Data excerpts:

=====

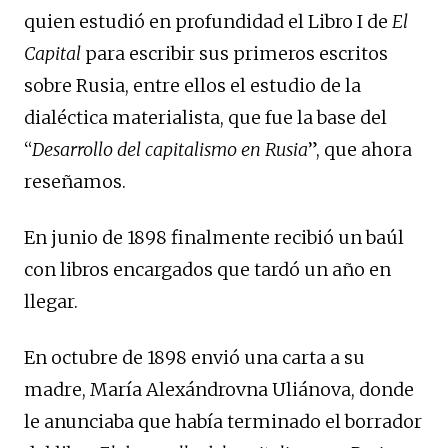
quien estudió en profundidad el Libro I de
El
Capital
para escribir sus primeros escritos
sobre Rusia, entre ellos el estudio de la
dialéctica materialista, que fue la base del
“
Desarrollo del capitalismo en Rusia
”, que ahora
reseñamos.
En junio de 1898 finalmente recibió un baúl
con libros encargados que tardó un año en
llegar.
En octubre de 1898 envió una carta a su
madre, María Alexándrovna Uliánova, donde
le anunciaba que había terminado el borrador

=====

Starting at the line that contains "En junio de 1898 finalmente recibió un baúl", write out every line through the last one in the data above, exactly as it stands.

#### WRITTEN ANSWER
En junio de 1898 finalmente recibió un baúl
con libros encargados que tardó un año en
llegar.
En octubre de 1898 envió una carta a su
madre, María Alexándrovna Uliánova, donde
le anunciaba que había terminado el borrador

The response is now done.